長期的視点:中国の自動車業界は、新エネルギー車シフトとサプライチェーンの再編が加速している。Chery自身もEV戦略を強化しており、その動向がJiefeng Powerの業績に直結する。もしCheryが内製化を進めたり、他のサプライヤーを育成したりすれば、Jiefeng Powerの収益基盤は一瞬で崩れかねない。1〜3年のスパンで見た場合、同社には顧客基盤の多様化と財務体質の改善という二つの宿題があり、それに失敗した場合のリスクは計り知れない。同時に、本件は「上場企業の独立性」という普遍的なガバナンス課題を改めて浮き彫りにしたと言える。
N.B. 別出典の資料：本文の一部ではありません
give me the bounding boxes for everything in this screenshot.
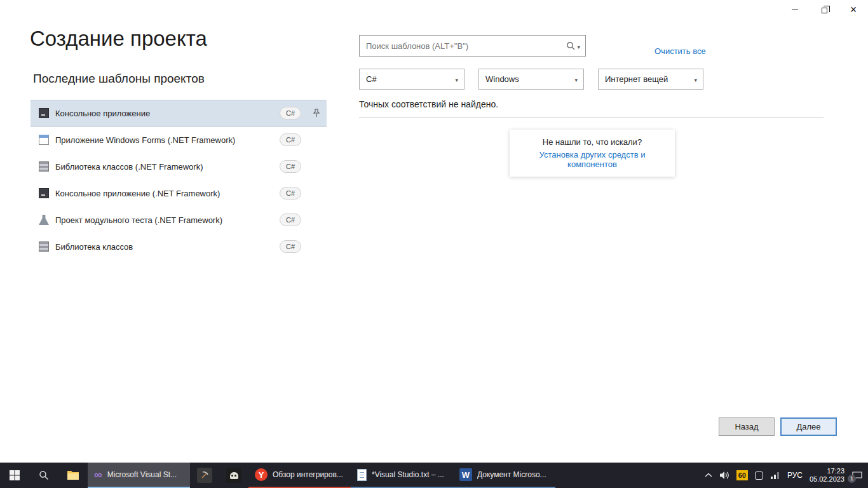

編集部からの問い:Jiefeng Powerの事例は、自動車業界に限らず、特定の大株主兼大口顧客に依存する企業の上場リスクを考える上で示唆に富む。読者の皆さんは、どの程度の顧客集中度までなら許容できると考えるか。また、上場企業が大株主との関連取引を開示する際、どのような情報があれば「独立性が確保されている」と判断できるだろうか。この議論は、日本企業のガバナンス改革にも通じる普遍的な論点である。

参考

  • 钛媒体「杰锋動力:大股东奇瑞身兼頭号客户,高負债、存貸双高下仍大額分红|IPO观察」— 2026-06-03公開
  • 北京証券取引所 公開資料(Jiefeng Power目論見書)

よくある質問

Jiefeng PowerはなぜCheryへの依存度がこれほど高いのか
同社はもともとCheryのサプライチェーンの一部として成長してきた経緯がある。Cheryが第2位株主であり、長年にわたって排気システムやパワートレイン部品の主要サプライヤーとして取引を続けてきた結果、売上の約7割がChery向けに集中している。他の完成車メーカーへの営業展開も行っているが、Cheryとの取引が圧倒的に大きい状況が続いている。
預貸双高(預金と借入金の両高)の状態はなぜ問題なのか
企業が多額の借入金を抱えながら同時に多額の預金を保有するのは、資金効率の観点から不合理とされる。借入金には利息負担が生じる一方、預金の利息収入はそれより低いため、差額が損失となる。通常は借入金を返済して預金を減らす方が合理的だが、Jiefeng Powerはそうしていない。この矛盾は、資金の実質的な使途や借入の真の目的に対する疑念を招く。
今回のIPOは承認される可能性があるか
北京証券取引所は近年、ガバナンスや独立性に関する審査を強化している。Jiefeng PowerのChery依存度の高さと高負債での配当は、明らかに懸念材料である。しかし、Cheryが上場後に追加保証をする、あるいはChery以外の顧客開拓計画を具体的に示すなど、審査会で説得力のある説明ができれば承認の可能性はある。ただし、現状のままでは厳しい判断が下される可能性が高い。